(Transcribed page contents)
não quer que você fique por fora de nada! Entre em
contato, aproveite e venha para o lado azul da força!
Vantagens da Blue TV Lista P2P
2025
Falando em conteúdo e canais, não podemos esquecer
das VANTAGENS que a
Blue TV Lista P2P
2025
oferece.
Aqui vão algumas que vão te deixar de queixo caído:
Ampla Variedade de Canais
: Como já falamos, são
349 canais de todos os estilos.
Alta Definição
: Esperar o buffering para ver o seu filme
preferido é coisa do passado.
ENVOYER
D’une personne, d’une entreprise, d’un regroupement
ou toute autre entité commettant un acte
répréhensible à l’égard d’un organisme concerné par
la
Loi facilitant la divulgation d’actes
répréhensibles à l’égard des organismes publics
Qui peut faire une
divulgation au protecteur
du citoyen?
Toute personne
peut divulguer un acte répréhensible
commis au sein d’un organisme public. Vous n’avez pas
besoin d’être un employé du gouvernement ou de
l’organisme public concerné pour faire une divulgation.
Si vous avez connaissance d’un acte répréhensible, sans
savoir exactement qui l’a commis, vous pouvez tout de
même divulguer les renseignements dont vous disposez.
* * *
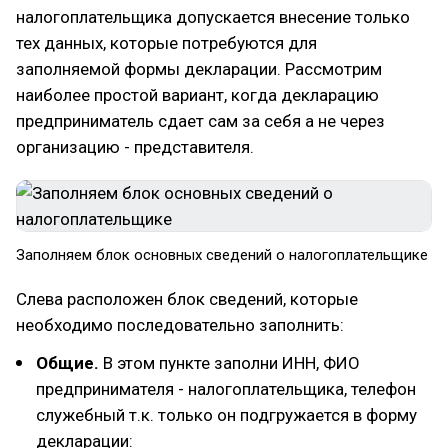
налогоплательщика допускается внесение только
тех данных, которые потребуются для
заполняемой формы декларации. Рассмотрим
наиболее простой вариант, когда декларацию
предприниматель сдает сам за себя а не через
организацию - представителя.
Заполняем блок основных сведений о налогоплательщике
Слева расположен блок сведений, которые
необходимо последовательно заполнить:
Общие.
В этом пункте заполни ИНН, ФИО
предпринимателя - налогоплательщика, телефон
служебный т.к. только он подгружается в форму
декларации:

◆ Aim of the task:
After checking the entries, state how many lines contain "divulguer", and write nothing but the number.

◆ Your response:
2